Hey, I have two out back: a buck and a doe. Actually, a buck or two would be a little dough.
14. You were unaware that there is a legal drinking age.
Huh???
15. Down South to you means Ohio.
No. It could mean Indiana. In some places, it could also mean Canada.
16. A brat is something you eat.
Or somebody’s nightmare of a kid.
17. Your neighbor throws a party to celebrate his new pole barn.
Actually, the party is just all of the neighbors hanging around after having pitched in to build it.
18. You go out to fish fry every Friday.
Yeah, at the Elks, Moose, Eagles, or some other lodge named for an animal.
19. Your 4th of July picnic was moved indoors due to frost.
But we still go to the fireworks, even if in winter coats. Hey, it did happen once.
20. You have more miles on your snow blower than your car.
And it breaks down much more often, too.
21. You find 0 degrees “a little chilly.”
It ain’t bad, if there’s no wind.
22. You drink pop and bake with soda.
Well, I sure wouldn’t be drinking baking soda and making dinner with my dad.
23. Your doctor tells you to drink Vernors and you know it’s not medicine.
It’s the greatest soft drink in the world. All of you out-of-staters, just as you are about to take your first sip, be sure to take a really deep breath through your mouth while holding the glass full of Vernors against your lips and over your mouth and nose. That is the proper way to drink Vernors.
24. You know what a Yooper is.
A lot of Yoppers are my friends, so don’t knock it.
25. You think owning a Honda is Un-American.
I own a Honda; I just don’t drive it into Detroit–especially if I have to make a sales call at GM.

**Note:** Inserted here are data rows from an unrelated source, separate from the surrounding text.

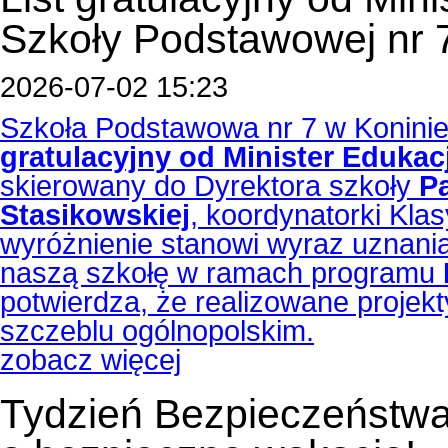
Szkoły Podstawowej nr 
2026-07-02 15:23
Szkoła Podstawowa nr 7 w Koninie
gratulacyjny od Minister Eduka
skierowany do Dyrektora szkoły
P
Stasikowskiej
, koordynatorki Kla
wyróżnienie stanowi wyraz uznani
naszą szkołę w ramach programu
potwierdza, że realizowane projek
szczeblu ogólnopolskim.
zobacz więcej
Tydzień Bezpieczeństwa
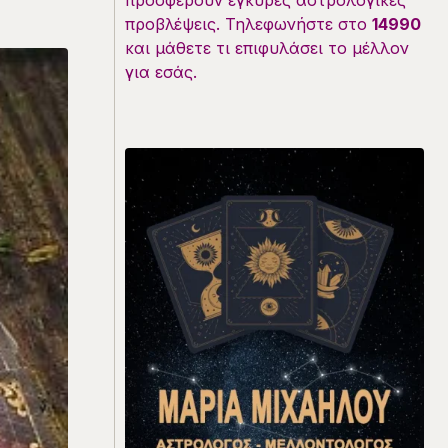
προσφέρουν έγκυρες αστρολογικές
προβλέψεις. Τηλεφωνήστε στο
14990
και μάθετε τι επιφυλάσει το μέλλον
για εσάς.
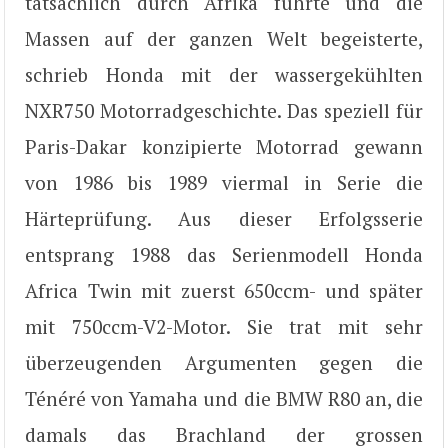
tatsächlich durch Afrika führte und die
Massen auf der ganzen Welt begeisterte,
schrieb Honda mit der wassergekühlten
NXR750 Motorradgeschichte. Das speziell für
Paris-Dakar konzipierte Motorrad gewann
von 1986 bis 1989 viermal in Serie die
Härteprüfung. Aus dieser Erfolgsserie
entsprang 1988 das Serienmodell Honda
Africa Twin mit zuerst 650ccm- und später
mit 750ccm-V2-Motor. Sie trat mit sehr
überzeugenden Argumenten gegen die
Ténéré von Yamaha und die BMW R80 an, die
damals das Brachland der grossen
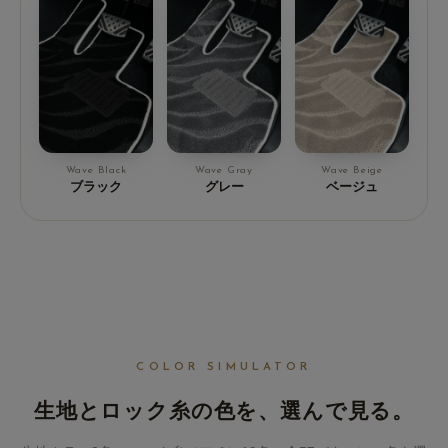
Wave Black
Wave Gray
Wave Beige
ブラック
グレー
ベージュ
COLOR SIMULATOR
生地とロック糸の色を、
選んで見る。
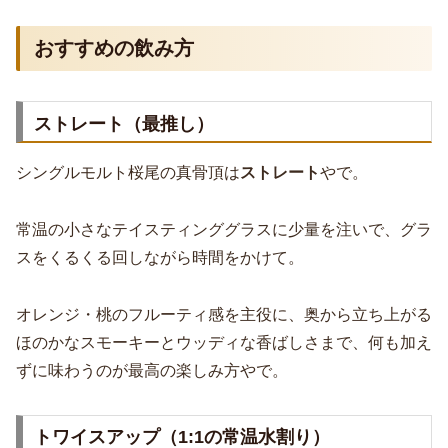
おすすめの飲み方
ストレート（最推し）
シングルモルト桜尾の真骨頂は
ストレート
やで。
常温の小さなテイスティンググラスに少量を注いで、グラ
スをくるくる回しながら時間をかけて。
オレンジ・桃のフルーティ感を主役に、奥から立ち上がる
ほのかなスモーキーとウッディな香ばしさまで、何も加え
ずに味わうのが最高の楽しみ方やで。
トワイスアップ（1:1の常温水割り）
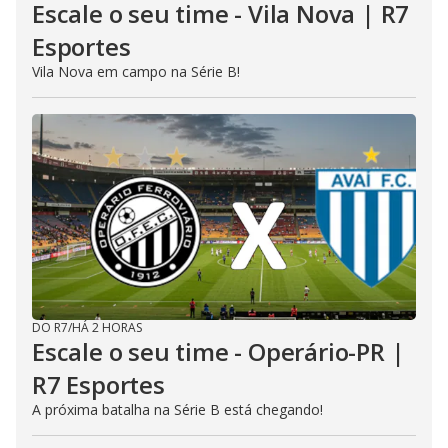
Escale o seu time - Vila Nova | R7
Esportes
Vila Nova em campo na Série B!
DO R7
/
HÁ 2 HORAS
Escale o seu time - Operário-PR |
R7 Esportes
A próxima batalha na Série B está chegando!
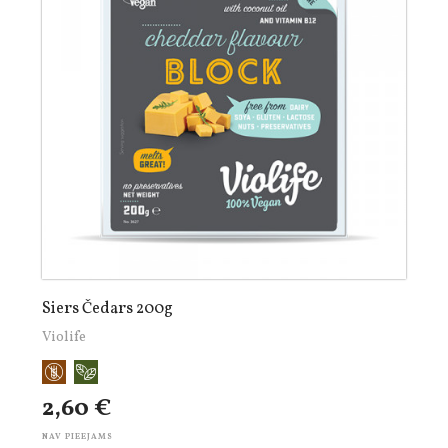
Siers Čedars 200g
Violife
2,60 €
NAV PIEEJAMS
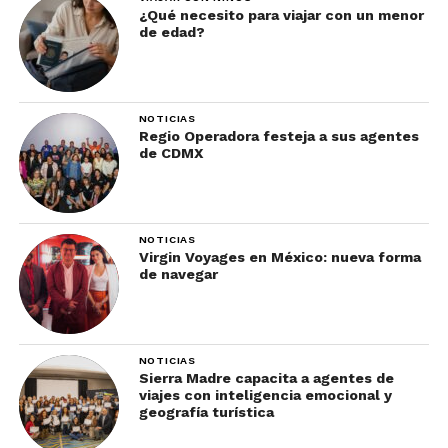
¿Qué necesito para viajar con un menor
de edad?
NOTICIAS
Regio Operadora festeja a sus agentes
de CDMX
NOTICIAS
Virgin Voyages en México: nueva forma
de navegar
NOTICIAS
Sierra Madre capacita a agentes de
viajes con inteligencia emocional y
geografía turística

26. You know that UP is a place, not a direction.
More than a place, it’s God’s country!
27. You know it’s possible to live in a thumb.
And also it is possible to live in the little pinky finger. You could also go to Detroit and live in another part of the anatomy. But then you can do the same thing out east in New York City . . . or Washington, D.C.

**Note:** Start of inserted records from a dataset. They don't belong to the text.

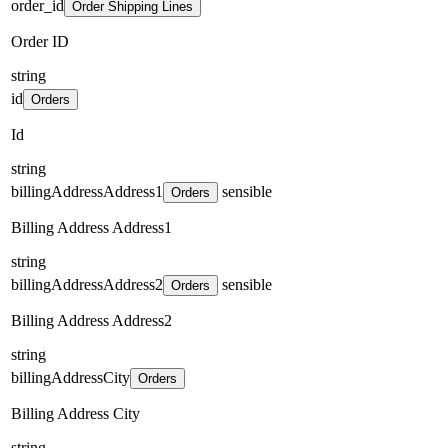
order_id
Order Shipping Lines
Order ID
string
id
Orders
Id
string
billingAddressAddress1
sensible
Orders
Billing Address Address1
string
billingAddressAddress2
sensible
Orders
Billing Address Address2
string
billingAddressCity
Orders
Billing Address City
string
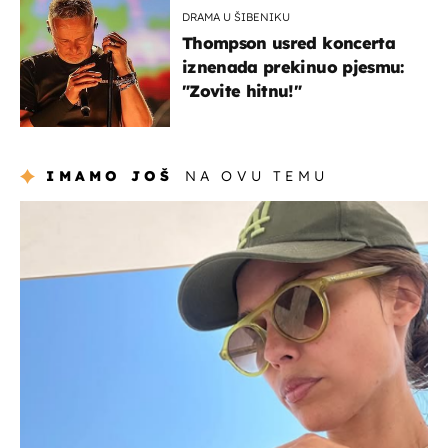
DRAMA U ŠIBENIKU
Thompson usred koncerta
iznenada prekinuo pjesmu:
"Zovite hitnu!"
IMAMO JOŠ
NA OVU TEMU
celebrity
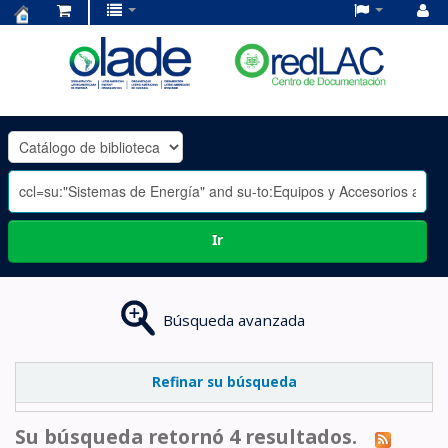
Centro
de
Documentación
OLADE
-
Ir
Búsqueda avanzada
Refinar su búsqueda
Su búsqueda retornó 4 resultados.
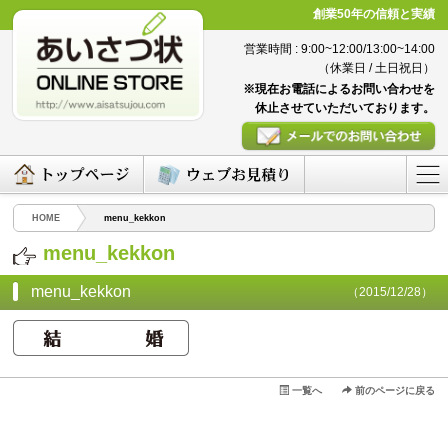
創業50年の信頼と実績
営業時間 : 9:00~12:00/13:00~14:00
（休業日 / 土日祝日）
※現在お電話によるお問い合わせを
休止させていただいております。
HOME
menu_kekkon
menu_kekkon
menu_kekkon
（2015/12/28）
一覧へ
前のページに戻る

28. You understand that when visiting Detroit, the best thing to wear is a Kevlar vest.
Likewise when in New York City . . . or Washington, D.C.
29. You actually understand these jokes, and you forward them to all your Michigan friends.
Let me wax philosophical for a moment: Like all good humor, there must be at least a grain of truth in it. In this case, though, I’m not sure whether this is supposed to be an attempt at humor or just a statement of facts.
Bonus statement (score yerself 3 points if you know what it’s talking about, eh):
30. From Marlene in Michigan: “If you say you’re going to the bridge, everyone knows to which bridge you are referring.”
And, of course, there really is only one bridge that is “the bridge.” If you don’t know what that bridge is, come on into Michigan for a 7-10 day visit. Leave your wallet, and then please go back where you came from (or stay here and pay taxes; whichever suits you best).